飼い始めたイケメンがずっとくっついて離れてくれない。
 ――ごめんね猫ちゃん きっと君がいたら寂しくないんだろうけど

 自分の失言を思い出して顔が熱くなる私を、夏宮くんは嬉しそうに見る。

「俺ちゃんとトイレできるし、その辺の犬猫よりおりこうさんだよ?なんとかして普通の人間に戻る方法探すから、それまで。
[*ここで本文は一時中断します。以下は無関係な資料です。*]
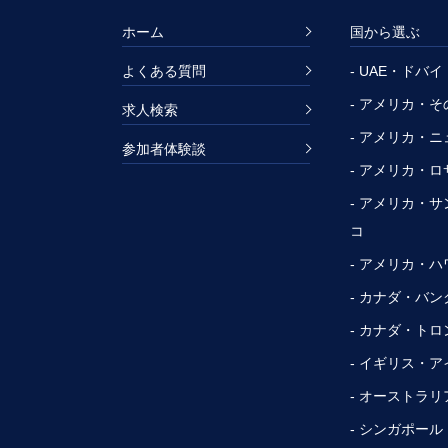
ホーム
国から選ぶ
よくある質問
- UAE・ドバイ
- アメリカ・
求人検索
- アメリカ・
参加者体験談
- アメリカ・
- アメリカ・
コ
- アメリカ・ハ
- カナダ・バ
- カナダ・トロ
- イギリス・
- オーストラリ
- シンガポール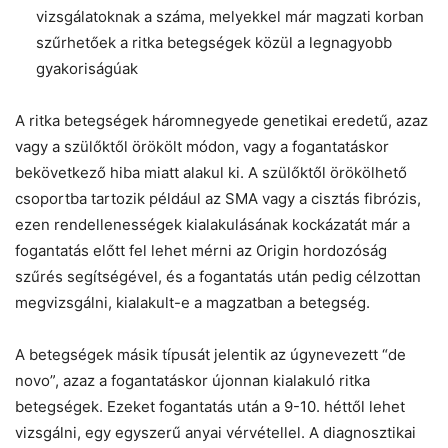
vizsgálatoknak a száma, melyekkel már magzati korban
szűrhetőek a ritka betegségek közül a legnagyobb
gyakoriságúak
A ritka betegségek háromnegyede genetikai eredetű, azaz
vagy a szülőktől örökölt módon, vagy a fogantatáskor
bekövetkező hiba miatt alakul ki. A szülőktől örökölhető
csoportba tartozik például az SMA vagy a cisztás fibrózis,
ezen rendellenességek kialakulásának kockázatát már a
fogantatás előtt fel lehet mérni az Origin hordozóság
szűrés segítségével, és a fogantatás után pedig célzottan
megvizsgálni, kialakult-e a magzatban a betegség.
A betegségek másik típusát jelentik az úgynevezett “de
novo”, azaz a fogantatáskor újonnan kialakuló ritka
betegségek. Ezeket fogantatás után a 9-10. héttől lehet
vizsgálni, egy egyszerű anyai vérvétellel. A diagnosztikai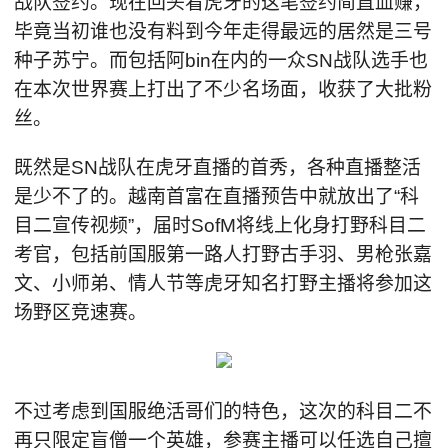
战队签约。现在回头看虎牙的这笔签约简直血赚，
毕竟当初谁也没有料到今年走得最远的居然是三号
种子苏宁。而包括阿bin在内的一众SN战队选手也
在本次世界赛上打出了不少名场面，收获了大批粉
丝。
既然是SN战队在虎牙直播的首秀，各种直播整活
是少不了的。越南首富在直播预告中就放出了“科
目二宣传视频”，届时SofM将线上化身打野科目二
考官，包括前国服第一路人打野古手羽、男枪张嘉
文、小师弟、情人节等虎牙知名打野主播将参加这
场野区竞速赛。
不过考虑到国服绝活哥们的特色，这次的科目二不
再只限定盲僧一个英雄，参赛主播可以任选自己擅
ね?」

「いや、でも……っ」

 男の子を家に住まわせるなんて……!

「……凛」

「!」

 その時、いつも夏宮くんがまとってる気だるげな空気が消えて、ピンと張りつめたものに変わった。

 それまで私の足を挟んでいた夏宮くんの足が移動して、ふくらはぎをふくらはぎで挟むようにして足が絡まる。

「な、夏宮くん……?」

 その肌の密着具合に、心臓がドクドクとどうしようもなく高鳴る。

 そして夏宮くんが、私のより少し大きな男の子らしい手で私の手を取った。

「……!」

 指先から熱が発火して、全身をかけめぐる。

 そして夏宮くんは、私の目をまっすぐにとらえたまま、


「俺のこと、捨てるの……?」


 小首を傾げた。


「……っ」


 あまりの可愛さに、私の頭の中でパンッ!となにかが破裂した。

 
 ……えっ、

 これを断れる人、いますか?

 何も返せない私に、夏宮くんが綺麗な顔をふにゃっと崩して笑う。


「決まり。とりあえずおかわりちょーだい?ご主人さま」


 そう言ってお茶碗を持ち上げる夏宮くんの、その笑顔の爽やかさがいっそ怖かった。